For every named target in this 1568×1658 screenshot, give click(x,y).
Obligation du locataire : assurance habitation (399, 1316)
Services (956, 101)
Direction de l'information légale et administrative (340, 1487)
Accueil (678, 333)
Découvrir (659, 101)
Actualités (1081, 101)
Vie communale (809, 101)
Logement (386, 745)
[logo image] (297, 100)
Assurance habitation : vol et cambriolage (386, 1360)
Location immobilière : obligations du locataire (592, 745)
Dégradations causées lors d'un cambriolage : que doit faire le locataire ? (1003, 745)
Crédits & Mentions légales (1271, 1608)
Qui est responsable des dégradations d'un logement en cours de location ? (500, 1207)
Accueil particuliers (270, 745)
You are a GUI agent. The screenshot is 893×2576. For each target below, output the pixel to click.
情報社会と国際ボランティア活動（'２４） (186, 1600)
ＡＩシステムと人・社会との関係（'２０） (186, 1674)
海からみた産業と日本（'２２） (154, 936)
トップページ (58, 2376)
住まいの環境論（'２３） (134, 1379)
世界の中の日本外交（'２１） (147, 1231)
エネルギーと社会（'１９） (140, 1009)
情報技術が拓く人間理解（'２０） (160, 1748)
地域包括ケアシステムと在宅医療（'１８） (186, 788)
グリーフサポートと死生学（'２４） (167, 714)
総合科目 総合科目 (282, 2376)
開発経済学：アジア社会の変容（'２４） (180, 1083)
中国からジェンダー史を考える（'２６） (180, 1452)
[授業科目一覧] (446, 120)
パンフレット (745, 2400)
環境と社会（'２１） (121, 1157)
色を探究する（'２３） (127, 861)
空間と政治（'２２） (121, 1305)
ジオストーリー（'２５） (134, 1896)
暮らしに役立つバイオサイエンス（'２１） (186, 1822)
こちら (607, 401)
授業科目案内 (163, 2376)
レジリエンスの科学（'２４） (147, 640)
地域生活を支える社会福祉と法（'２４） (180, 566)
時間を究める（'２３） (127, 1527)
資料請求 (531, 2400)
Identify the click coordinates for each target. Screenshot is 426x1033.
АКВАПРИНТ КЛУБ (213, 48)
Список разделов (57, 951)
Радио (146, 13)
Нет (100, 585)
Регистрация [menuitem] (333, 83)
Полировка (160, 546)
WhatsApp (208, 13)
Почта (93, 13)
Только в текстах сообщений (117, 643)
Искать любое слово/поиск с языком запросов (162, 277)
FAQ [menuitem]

▸ Your goal
Starting at the line above that holds "Qui est responsable" and ending at the line that holds "WhatsApp (208, 13)", transcribe each line exactly and include no other lines.

▸ Expected answer
Qui est responsable des dégradations d'un logement en cours de location ? (500, 1207)
Accueil particuliers (270, 745)
You are a GUI agent. The screenshot is 893×2576. For each target below, output the pixel to click.
情報社会と国際ボランティア活動（'２４） (186, 1600)
ＡＩシステムと人・社会との関係（'２０） (186, 1674)
海からみた産業と日本（'２２） (154, 936)
トップページ (58, 2376)
住まいの環境論（'２３） (134, 1379)
世界の中の日本外交（'２１） (147, 1231)
エネルギーと社会（'１９） (140, 1009)
情報技術が拓く人間理解（'２０） (160, 1748)
地域包括ケアシステムと在宅医療（'１８） (186, 788)
グリーフサポートと死生学（'２４） (167, 714)
総合科目 総合科目 (282, 2376)
開発経済学：アジア社会の変容（'２４） (180, 1083)
中国からジェンダー史を考える（'２６） (180, 1452)
[授業科目一覧] (446, 120)
パンフレット (745, 2400)
環境と社会（'２１） (121, 1157)
色を探究する（'２３） (127, 861)
空間と政治（'２２） (121, 1305)
ジオストーリー（'２５） (134, 1896)
暮らしに役立つバイオサイエンス（'２１） (186, 1822)
こちら (607, 401)
授業科目案内 (163, 2376)
レジリエンスの科学（'２４） (147, 640)
地域生活を支える社会福祉と法（'２４） (180, 566)
時間を究める（'２３） (127, 1527)
資料請求 (531, 2400)
Identify the click coordinates for each target. Screenshot is 426x1033.
АКВАПРИНТ КЛУБ (213, 48)
Список разделов (57, 951)
Радио (146, 13)
Нет (100, 585)
Регистрация [menuitem] (333, 83)
Полировка (160, 546)
WhatsApp (208, 13)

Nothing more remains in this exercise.